Beveridge was scathing of his side gifting Fremantle a way back into the contest after kicking the first six goals of the game, having dominated until midway through the second term.

“In the end after being up by so much, it was death by 1000 cuts,” he said.

“We went away from some things that had served us well in the early parts of the game and Fremantle got a little bit better at some of the things they weren’t doing so well early in the game.

“The first couple were probably gifted to them by some things we didn’t do too well … Ultimately it’s significant disappointment. It’s an opportunity missed.”

The Bulldogs may enter the 2023 season without some key players too, with the likes of Josh Dunkley, Zaine Cordy and Jason Johannisen out of contract and linked with other clubs.

Dunkley looms as a key player for the Dogs to secure moving forward but Beveridge admitted he was unsure if he would re-commit.

“(Bulldogs List and Recruiting General Manager) Sam (Power) is talking to Josh’s management and will continue to do that,” Beveridge said.

“There are some unknowns. The free market as far as the player market gets heightened every year. The scope to move clubs, whether free agency or in contract is significant.

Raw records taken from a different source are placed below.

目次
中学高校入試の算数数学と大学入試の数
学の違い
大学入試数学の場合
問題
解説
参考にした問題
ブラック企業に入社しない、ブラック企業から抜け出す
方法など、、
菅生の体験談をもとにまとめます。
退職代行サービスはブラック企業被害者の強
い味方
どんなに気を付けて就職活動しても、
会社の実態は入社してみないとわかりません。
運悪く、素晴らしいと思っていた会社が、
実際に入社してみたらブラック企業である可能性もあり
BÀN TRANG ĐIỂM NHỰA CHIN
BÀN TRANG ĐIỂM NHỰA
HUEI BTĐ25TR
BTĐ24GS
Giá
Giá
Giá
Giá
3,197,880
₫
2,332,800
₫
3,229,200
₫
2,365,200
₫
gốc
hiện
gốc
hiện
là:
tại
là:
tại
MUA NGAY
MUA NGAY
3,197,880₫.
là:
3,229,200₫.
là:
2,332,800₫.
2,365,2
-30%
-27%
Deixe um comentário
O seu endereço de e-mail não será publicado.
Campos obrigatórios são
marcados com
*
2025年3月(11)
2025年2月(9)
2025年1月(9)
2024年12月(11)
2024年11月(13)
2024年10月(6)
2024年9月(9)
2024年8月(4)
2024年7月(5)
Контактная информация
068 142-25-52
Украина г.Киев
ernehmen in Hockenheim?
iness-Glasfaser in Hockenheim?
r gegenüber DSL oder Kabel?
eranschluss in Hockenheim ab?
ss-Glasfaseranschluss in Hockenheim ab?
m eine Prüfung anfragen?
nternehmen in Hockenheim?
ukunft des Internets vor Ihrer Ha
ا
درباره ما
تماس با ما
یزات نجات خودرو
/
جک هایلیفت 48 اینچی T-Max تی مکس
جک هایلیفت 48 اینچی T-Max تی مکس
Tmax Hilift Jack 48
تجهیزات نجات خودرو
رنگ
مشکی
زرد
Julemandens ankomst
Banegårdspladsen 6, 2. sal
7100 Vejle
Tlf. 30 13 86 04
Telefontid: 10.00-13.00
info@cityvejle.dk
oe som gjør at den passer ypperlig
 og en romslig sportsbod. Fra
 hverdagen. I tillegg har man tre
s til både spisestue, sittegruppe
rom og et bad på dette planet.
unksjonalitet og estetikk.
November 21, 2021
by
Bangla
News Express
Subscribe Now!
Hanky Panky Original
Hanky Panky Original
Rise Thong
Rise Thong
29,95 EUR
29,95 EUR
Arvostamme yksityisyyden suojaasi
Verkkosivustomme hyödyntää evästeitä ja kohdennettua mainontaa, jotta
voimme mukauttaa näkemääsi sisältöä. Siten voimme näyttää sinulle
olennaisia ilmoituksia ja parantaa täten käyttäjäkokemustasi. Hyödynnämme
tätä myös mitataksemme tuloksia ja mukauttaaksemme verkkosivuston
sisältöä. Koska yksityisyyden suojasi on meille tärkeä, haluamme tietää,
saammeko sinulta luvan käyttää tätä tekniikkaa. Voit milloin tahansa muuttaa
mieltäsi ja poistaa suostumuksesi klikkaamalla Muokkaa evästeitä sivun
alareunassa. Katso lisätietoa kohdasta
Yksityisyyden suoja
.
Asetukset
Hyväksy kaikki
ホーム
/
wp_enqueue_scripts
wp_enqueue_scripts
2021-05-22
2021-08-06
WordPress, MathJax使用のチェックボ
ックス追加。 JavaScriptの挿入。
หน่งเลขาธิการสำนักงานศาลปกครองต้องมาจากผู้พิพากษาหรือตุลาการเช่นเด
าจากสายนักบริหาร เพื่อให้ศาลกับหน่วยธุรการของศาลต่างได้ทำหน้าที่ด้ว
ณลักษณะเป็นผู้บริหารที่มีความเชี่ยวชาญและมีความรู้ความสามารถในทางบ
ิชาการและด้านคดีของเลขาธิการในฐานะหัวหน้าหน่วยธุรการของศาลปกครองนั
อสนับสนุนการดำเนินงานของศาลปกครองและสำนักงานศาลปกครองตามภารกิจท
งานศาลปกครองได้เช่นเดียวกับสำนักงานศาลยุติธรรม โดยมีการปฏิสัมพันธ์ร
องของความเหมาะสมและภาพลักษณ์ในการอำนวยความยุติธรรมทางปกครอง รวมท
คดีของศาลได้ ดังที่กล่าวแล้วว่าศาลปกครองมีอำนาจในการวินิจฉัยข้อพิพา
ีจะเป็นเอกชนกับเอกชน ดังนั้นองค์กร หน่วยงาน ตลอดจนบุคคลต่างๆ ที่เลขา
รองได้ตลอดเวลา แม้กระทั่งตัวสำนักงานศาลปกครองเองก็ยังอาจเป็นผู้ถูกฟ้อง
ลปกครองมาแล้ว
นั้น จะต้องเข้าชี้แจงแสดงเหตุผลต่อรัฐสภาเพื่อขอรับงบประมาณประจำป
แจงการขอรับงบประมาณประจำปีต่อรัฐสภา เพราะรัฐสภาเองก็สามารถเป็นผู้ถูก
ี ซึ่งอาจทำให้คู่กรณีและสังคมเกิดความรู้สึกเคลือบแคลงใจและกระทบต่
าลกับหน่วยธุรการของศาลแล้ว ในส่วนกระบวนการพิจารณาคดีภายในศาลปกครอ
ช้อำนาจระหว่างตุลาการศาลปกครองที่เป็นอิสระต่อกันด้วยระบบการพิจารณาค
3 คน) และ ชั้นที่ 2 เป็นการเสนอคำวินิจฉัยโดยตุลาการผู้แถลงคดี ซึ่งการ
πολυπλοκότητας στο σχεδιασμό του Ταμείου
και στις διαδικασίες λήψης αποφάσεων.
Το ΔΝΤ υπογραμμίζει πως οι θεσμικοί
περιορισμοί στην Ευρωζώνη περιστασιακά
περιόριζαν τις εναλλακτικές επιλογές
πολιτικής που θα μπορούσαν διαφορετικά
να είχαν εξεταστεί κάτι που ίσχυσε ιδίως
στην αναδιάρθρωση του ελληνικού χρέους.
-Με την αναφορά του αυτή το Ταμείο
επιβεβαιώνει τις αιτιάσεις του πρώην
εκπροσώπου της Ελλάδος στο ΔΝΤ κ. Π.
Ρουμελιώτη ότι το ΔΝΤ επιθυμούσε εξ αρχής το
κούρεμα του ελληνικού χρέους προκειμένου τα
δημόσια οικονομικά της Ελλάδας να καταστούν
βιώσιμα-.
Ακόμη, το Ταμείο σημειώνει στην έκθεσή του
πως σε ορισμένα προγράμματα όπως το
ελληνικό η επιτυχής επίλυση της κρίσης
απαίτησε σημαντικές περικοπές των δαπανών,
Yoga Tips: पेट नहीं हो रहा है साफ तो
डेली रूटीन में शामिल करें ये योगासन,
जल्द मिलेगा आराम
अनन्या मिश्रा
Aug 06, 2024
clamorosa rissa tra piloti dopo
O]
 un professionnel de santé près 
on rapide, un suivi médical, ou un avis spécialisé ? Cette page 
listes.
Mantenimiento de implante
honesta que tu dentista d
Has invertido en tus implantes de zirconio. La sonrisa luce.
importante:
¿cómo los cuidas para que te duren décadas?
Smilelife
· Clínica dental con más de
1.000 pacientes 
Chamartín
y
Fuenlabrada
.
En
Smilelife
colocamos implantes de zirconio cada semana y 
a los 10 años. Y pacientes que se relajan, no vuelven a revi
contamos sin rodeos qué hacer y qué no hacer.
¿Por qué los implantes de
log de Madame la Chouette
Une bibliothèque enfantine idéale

“We all have to manage our situation within the ceiling of the salary cap. We’re desperate, we hope Josh is going to stay, but I can’t tell you whether he is or whether he isn’t.

“I can tell you absolutely that the relationships are really strong. If there is a reason to leave the club, it might be for opportunity and the short lifespan of an AFL footy, you have to make hay financially as much as you can, and we understand that.”